Table A. Percent of middle and high school students who gambled in past 12 months
Location 7th-8th 9th-12th
Town B 12 14.5
Town C 15 15.5
Town D 12 19.75
Town E 11 15.5
Town F 24 22
Town H 13 19.5
Town I 14 24
Average 14.4 18.7
State H.S. Avg. 25.2%
Source: Mx. Cty. surveys & YRBS
The Connecticut Council on Problem Gambling (CCPG) compiles an annual report of calls received by their Helpline in the prior year. The vast majority of the 556 calls to the Helpline in 2011 came from Connecticut gamblers or those gamblers’ “significant others.” Only Connecticut information is included in the following statistics from CCPG:
Seventy-five percent of the callers were problem gamblers and 25% were significant others.
Women were almost twice as likely to be the “significant other” caller.
At age 25-34, nearly three times as many men as women call the Helpline. Among callers age 54+, nearly three times as many women call.
Of those callers volunteering information on race and ethnicity, 64% were Caucasian, 17% African-Americans, and 4% Latinos.

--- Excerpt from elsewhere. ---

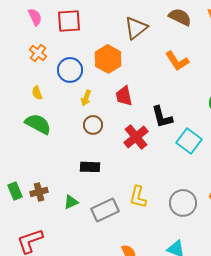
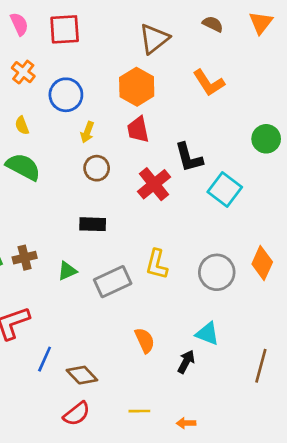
brown semicircle: (180, 17) -> (213, 24), size x0.7
orange hexagon: (108, 59) -> (137, 87), moved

Anxiety (56.8%) and depression (49.7%) were the most frequently reported emotional responses for both women and men. Family/spousal conflict (38.4%) was the most frequent family issue cited by both women and men. Difficulty paying bills (47.3%), borrowing money (33.3%), and using equity/savings (29.5%) were the most frequently reported financial issues. Women ranked higher in participation in criminal acts, yet men indicated more involvement in the criminal justice system (jail, arrest, and probation) than did the women. (CCPG)

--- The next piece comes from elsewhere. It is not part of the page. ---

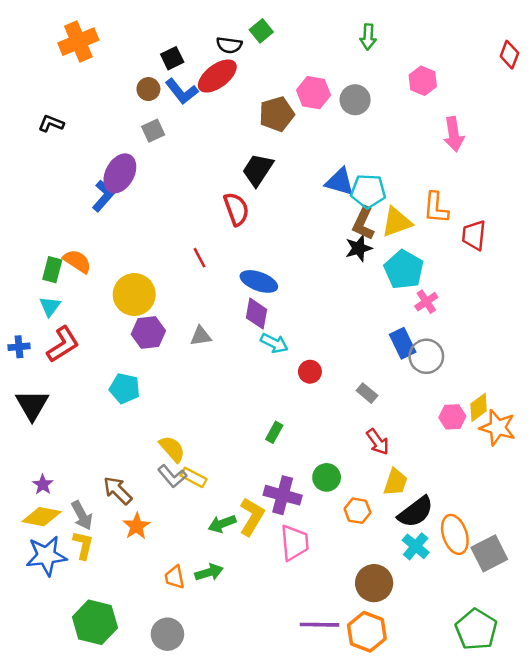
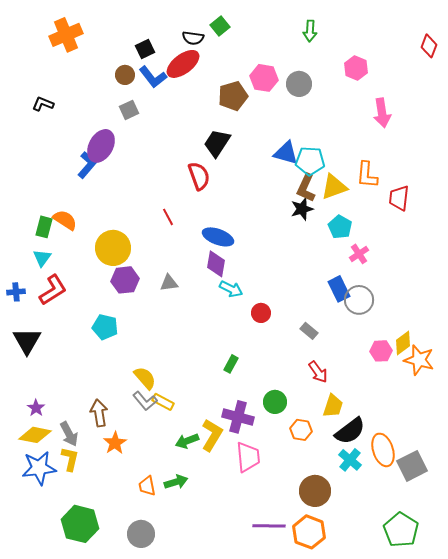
cyan pentagon: (404, 270) -> (340, 227), size x0.7
brown arrow: (118, 490) -> (99, 413), turned 36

It took a significant amount of time for problem gamblers to contact the Helpline, even after recognizing that they had a problem. Both men and women reported an average of nine years to ask for help. Financial losses in 2011 were estimated by these callers at less than $20,000 (75%), between $20,000 and $50,000 (12.5%), and $50,000 to $100,000 (3.1%). A few callers had lost more than one million dollars.
Our Capacity to Address This Issue
CNAW members felt that state government’s dependence on gambling revenues will outpace its support of problem gambling education and treatment for the foreseeable future. Therefore, the lowest rating of 2.8 was given to our community’s capacity to address this problem.